For Khoi and San, the first inhabitants of South Africa, a green land in Cape Town embodies victory and tragedy.
The two communities dragged Portuguese soldiers who attacked cattle in 1510. But a century and a half later, it was here that Dutch settlers began a campaign of land dispossession.
Today is again the scene of another conflict, this time over a development where construction should begin this month, and finally there will be a new 70,000-square-foot African headquarters for US retail giant Amazon.
“Here the land was stolen for the first time,” said Tauriq Jenkins, of the Goringhaicona Khoena Council, a traditional Khoi group opposed to the project. “We want a world heritage site. We don’t want 150,000 tons of concrete. ”
The 37-acre waterfront area previously housed a golf course and a popular bar, a small blue plate, the only indication of its historical importance.
It is now earmarked for a 4 billion ($ 284 million) mixed-use development completed with a hotel, retail offices and residential units.
Amazon, which already employs thousands of people in Cape Town in a global call center and data center, finds itself as its anchor tenant, without any other big publicist knowing the city’s bosses or developers.
While some groups have welcomed the possibility of new jobs, the entire project, not Amazon’s specific plan, has faced a backlash from other community leaders, as well as environmentalists and activists. They have marched to the site and are now threatening to take the matter to court.
According to the Civic Association of the Observatory, which represents a nearby residential community, so far nearly 50,000 development objections have been filed with city and provincial authorities.
Critics want development to stop and the area to be declared a provincial or national heritage site; environmentalists say it is important to preserve it because it is an ecologically sensitive area at the confluence of two rivers.
Amazon in South Africa and the United States declined to comment on the dispute and referred inquiries to the developer, Zenprop South Africa. In turn, he directed the consultations to Liesbeek Leisure Properties Trust (LLTP), the structure created to develop this specific project.
“There is no cause for misfortune,” said Jody Aufrichtig of LLTP, who stressed that the development went through an extensive public approval procedure.
“The handful of vocal objectors left, who were given a good chance to participate, just don’t like the outcome.”
Balance work and heritage
Land, its history and property are serious problems in South Africa, where memories of forced evictions and segregation remain fresh for almost three decades after the end of apartheid.

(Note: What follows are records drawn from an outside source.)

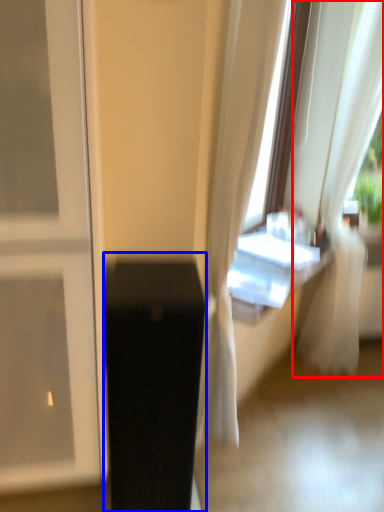 Question: Which object appears closest to the camera in this image, curtain (highlighted by a red box) or furniture (highlighted by a blue box)?

Choices:
 (A) curtain
 (B) furniture

Answer: (B) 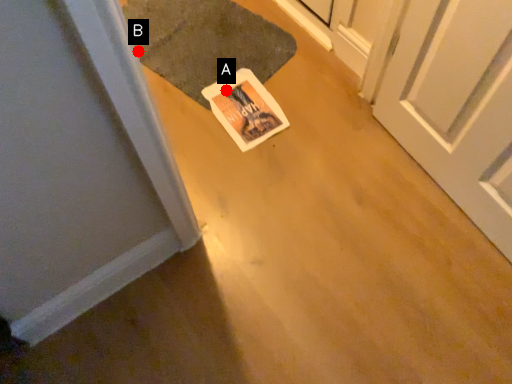 Question: Two points are circled on the image, labeled by A and B beside each circle. Which point is farther to the camera?

Choices:
 (A) A is further
 (B) B is further

Answer: (B) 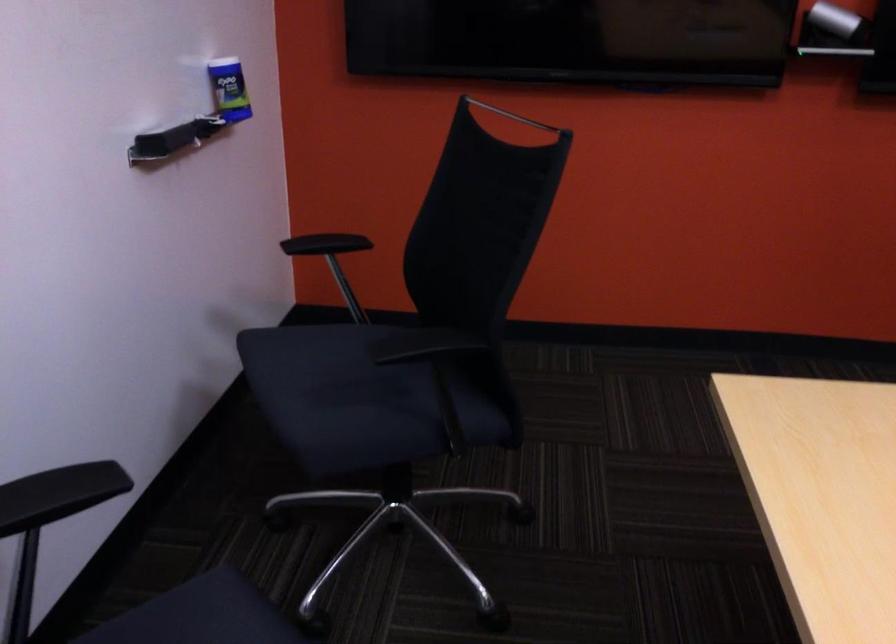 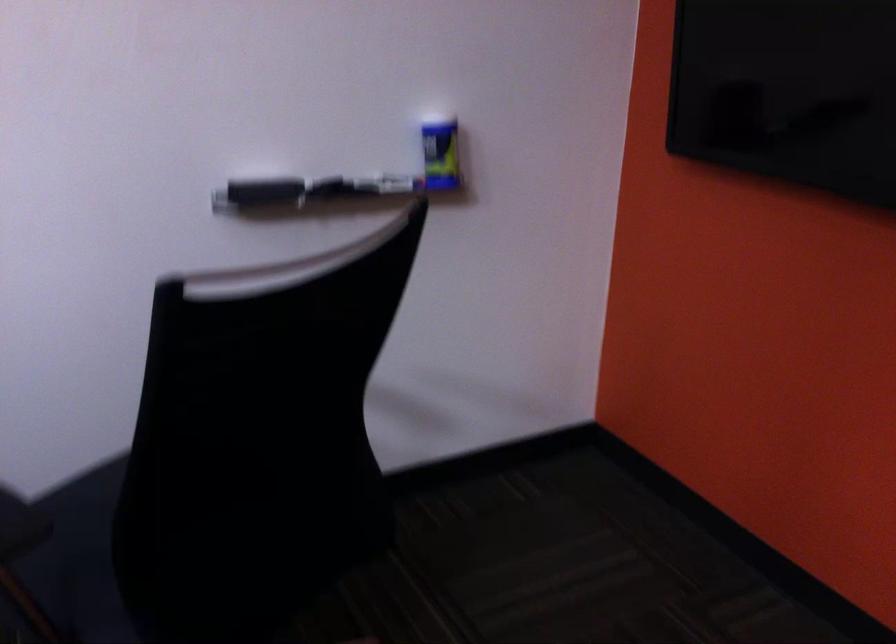 Where in the second image is the point corresponding to [194,126] from the first image?

(355, 181)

These sensitivities were taken into account when considering the project, Cape Town Mayor Dan Plato said in a statement announcing its approval for the development.
“We are deeply aware of the need to balance investment and job creation, along with considerations on wealth and planning,” he said, affirming development as a much-needed boost to the economy that depends on tourism and pandemic of Cape Town.
The project will create thousands of new jobs, says LLTP, while paying homage to Khoi and San culture and history.
The designs include an indigenous garden and a heritage center where LLTP’s Aufrichtig said Khoi and San’s descendants will work as operators and educators.
These efforts have managed to win over some Khoi and San, including a group called the First Nations Collective, which was directly related to the developers.
“We chose the cultural agency instead of the poor state of government blockade to achieve the goal of creating a liberated area for our people,” said Zenzile Khoisan, a spokesman for the First Nations collective.
Mayor Plato gave the green light to the project in April following a two-year interim heritage protection order, put in place to give time to examine opposition to the project, which expired last year. And Aufrichtig said that now development will begin in mid-June.
But opponents, such as Martinus Fredericks, supreme leader of the Aman Traditional Council (Nama), said they are not ready to surrender. They still hope to force a review or block planning permits through the courts.
“We’re going to get closer to the courts,” Fredericks said. “We will mobilize all the Khoi and San in the country to stop this development.”